CIS is a program designed to help at-risk students, and the organization has 250 programs nationwide and 26 in Texas. It has been active in the Abilene schools for 15 years, but just started at Wylie in August.
Wylie Superintendent Joey Light said the district decided to add the program to help at-risk students.
“As we continue to get bigger, we continue to see a growth in the number of kids who are having attendance problems or behavior issues that we are just not used to dealing with,” he said. “That’s the sweet spot for Communities in Schools.”
CIS, a nonprofit organization, assigns a coordinator to work specifically with at-risk students at a campus. The coordinator tries to get involved with the students and help them in whatever way possible.
At Wylie, Phillips works with 60-70 students at Wylie Middle School, Junior High and High School. Her office is in the library at the High School.
“She works with students who are having attendance issues or behavior issues or troubles at home or anything that might make them not enjoy school,” said Justin Whiteley, CIS Program Coordinator. “Relationships are a key component to our program. She is just that extra person to be on campus and help that student be successful in their educational career.”
Students are identified for the program based on 13 criteria that the Texas Education Agency uses to identify at-risk students. But Whiteley said these aren’t always major behavior issues. They can also be something as small as low self-esteem.
Phillips said she sees many students with attendance, academic and behavior issues, but also has a few that have social issues. She helped one girl qualify to get braces and helped some economically disadvantaged students get food at Thanksgiving.
And although it took the program some time to get off the ground, students are starting to see the value, she said.
“Now I have students coming to see me all the time,” she said. “I used to have to go find them. That’s been a really good change. It’s been great.”

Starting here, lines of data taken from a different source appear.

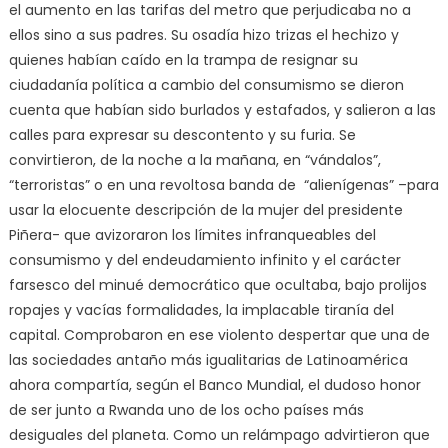
el aumento en las tarifas del metro que perjudicaba no a
ellos sino a sus padres. Su osadía hizo trizas el hechizo y
quienes habían caído en la trampa de resignar su
ciudadanía política a cambio del consumismo se dieron
cuenta que habían sido burlados y estafados, y salieron a las
calles para expresar su descontento y su furia. Se
convirtieron, de la noche a la mañana, en “vándalos”,
“terroristas” o en una revoltosa banda de “alienígenas” –para
usar la elocuente descripción de la mujer del presidente
Piñera- que avizoraron los límites infranqueables del
consumismo y del endeudamiento infinito y el carácter
farsesco del minué democrático que ocultaba, bajo prolijos
ropajes y vacías formalidades, la implacable tiranía del
capital. Comprobaron en ese violento despertar que una de
las sociedades antaño más igualitarias de Latinoamérica
ahora compartía, según el Banco Mundial, el dudoso honor
de ser junto a Rwanda uno de los ocho países más
desiguales del planeta. Como un relámpago advirtieron que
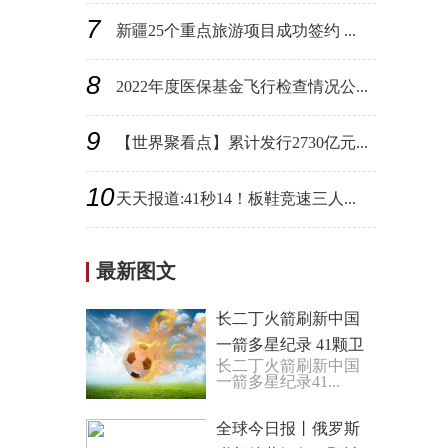
7
新疆25个重点旅游项目成功签约 ...
8
2022年度医保基金飞行检查情况公...
9
【世界聚看点】累计发行2730亿元...
10
天天报道:41秒14！板鞋竞速三人...
最新图文
长二丁火箭刷新中国
一箭多星纪录 41颗卫
长二丁火箭刷新中国
星如何一起上太空？
一箭多星纪录41...
全球今日报丨俄罗斯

Phillips is building relationships with her students and making sure that they know that she is checking on them daily. She also offers rewards to motivate them.
Whiteley said that one-on-one interaction is what makes the program successful.
“The most important thing we do is build relationships with the students,” he said. “The biggest change we see is just wanting to be at school. You see a turn in their behavior and a turn in their attitude. So many kids are having negative experiences. They go from negatives to positives. Now they are a student that you can help be successful.”
The district pays part of Phillips salary, but because state funding pays some of it and CIS also brings in community resources, the cost is minimal.
“It should pay for itself in increased attendance,” he said.